§ Exercise goal
All pictures are to be skipped; retype only the lines from the top of the entries through the line with "Babel Tower", both included.

[Dataset excerpts]
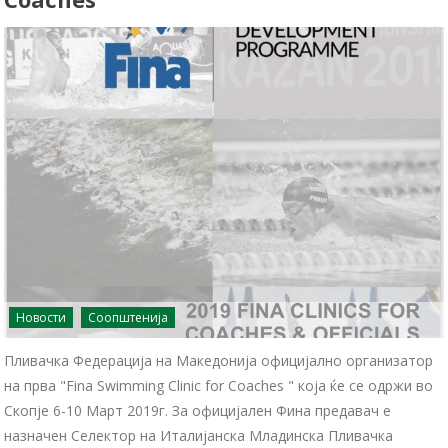
Новости
Соопштенија
Пливачка Федерација на Македонија официјално организатор
на прва "Fina Swimming Clinic for Coaches " која ќе се одржи во
Скопје 6-10 Март 2019г. За официјален Фина предавач е
назначен Селектор на Италијанска Младинска Пливачка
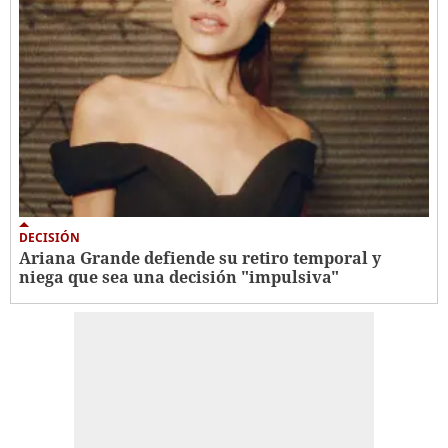
DECISIÓN
Ariana Grande defiende su retiro temporal y
niega que sea una decisión "impulsiva"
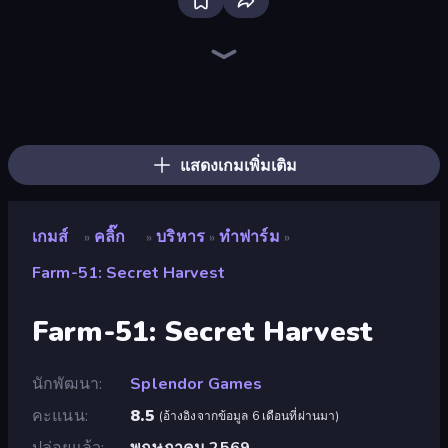
Farm Ring Idle
The MachinEGG
Human Clicker: Grow Organs
Idle Mining Empire
Gear Factory
Conveyor Idle
Crusher Clicker
Babel Tower
Capybara Clicker
Gun Bounce Idle
Block Wall Destroyer
BitCoiner
Black Hole Idle
Planet Clicker 2
Money Maker Idle
Evolutionary Tribe
Ragdoll Factory Idle
Mine Clicker
แสดงเกมเพิ่มเติม
เกมส์
คลิ๊ก
บริหาร
ทำฟาร์ม
»
»
»
»
Farm-51: Secret Harvest
Farm-51: Secret Harvest
นักพัฒนา
Splendor Games
คะแนน
8.5
(
อ้างอิงจากข้อมูล 6 เดือนที่ผ่านมา
)
ปล่อยแล้ว
พฤษภาคม 2569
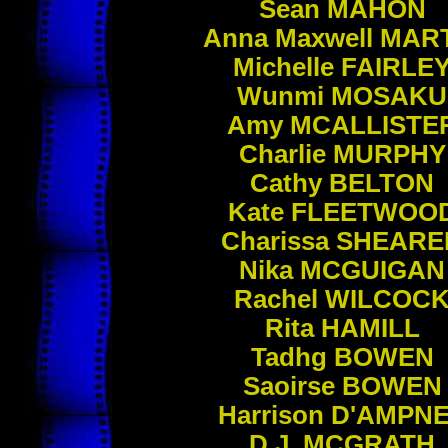
Sean
MAHON
Anna Maxwell
MART
Michelle
FAIRLE
Wunmi
MOSAKU
Amy
MCALLISTE
Charlie
MURPHY
Cathy
BELTON
Kate
FLEETWOO
Charissa
SHEARE
Nika
MCGUIGAN
Rachel
WILCOC
Rita
HAMILL
Tadhg
BOWEN
Saoirse
BOWEN
Harrison
D'AMPN
D.J.
MCGRATH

§ Written solution
Новости
Соопштенија
Пливачка Федерација на Македонија официјално организатор
на прва "Fina Swimming Clinic for Coaches " која ќе се одржи во
Скопје 6-10 Март 2019г. За официјален Фина предавач е
назначен Селектор на Италијанска Младинска Пливачка
DECISIÓN
Ariana Grande defiende su retiro temporal y
niega que sea una decisión "impulsiva"
Farm Ring Idle
The MachinEGG
Human Clicker: Grow Organs
Idle Mining Empire
Gear Factory
Conveyor Idle
Crusher Clicker
Babel Tower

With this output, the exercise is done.